======== DATA FOR THIS EXERCISE ========
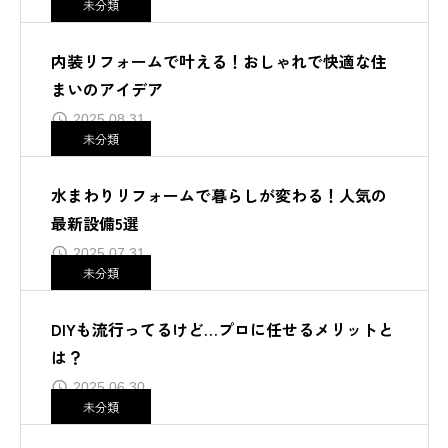
未分類
内装リフォームで叶える！おしゃれで快適な住
まいのアイデア
2025.08.31
未分類
水まわりリフォームで暮らしが変わる！人気の
最新設備5選
2025.07.31
未分類
DIYも流行ってるけど…プロに任せるメリットと
は？
2025.06.30
未分類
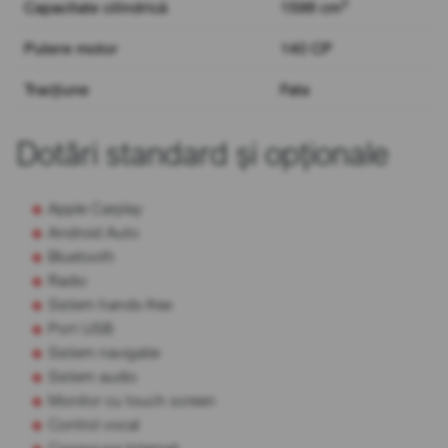
3
Capacitate cilindrică
1598 cm
Putere motor
140 CP
Tracțiune
Fata
Dotări standard și opționale
Apple Carplay
Android Auto
Bluetooth
Radio
Sistem hands-free
Port USB
Sistem navigatie
Sistem audio
Monitor cu touch screen
Control vocal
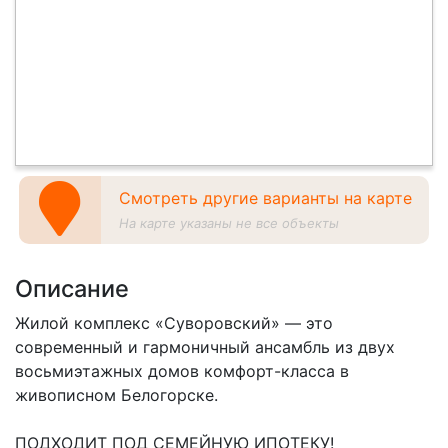
Смотреть другие варианты на карте
На карте указаны не все объекты
Описание
Жилой комплекс «Суворовский» — это
современный и гармоничный ансамбль из двух
восьмиэтажных домов комфорт-класса в
живописном Белогорске.
ПОДХОДИТ ПОД СЕМЕЙНУЮ ИПОТЕКУ!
========
* [PROBLEM REQUIREMENTS]: Reproduce the material word for word. Skip every picture it holds.

* [FINAL ANSWER]:
未分類
内装リフォームで叶える！おしゃれで快適な住
まいのアイデア
2025.08.31
未分類
水まわりリフォームで暮らしが変わる！人気の
最新設備5選
2025.07.31
未分類
DIYも流行ってるけど…プロに任せるメリットと
は？
2025.06.30
未分類
3
Capacitate cilindrică
1598 cm
Putere motor
140 CP
Tracțiune
Fata
Dotări standard și opționale
Apple Carplay
Android Auto
Bluetooth
Radio
Sistem hands-free
Port USB
Sistem navigatie
Sistem audio
Monitor cu touch screen
Control vocal
Смотреть другие варианты на карте
На карте указаны не все объекты
Описание
Жилой комплекс «Суворовский» — это
современный и гармоничный ансамбль из двух
восьмиэтажных домов комфорт-класса в
живописном Белогорске.
ПОДХОДИТ ПОД СЕМЕЙНУЮ ИПОТЕКУ!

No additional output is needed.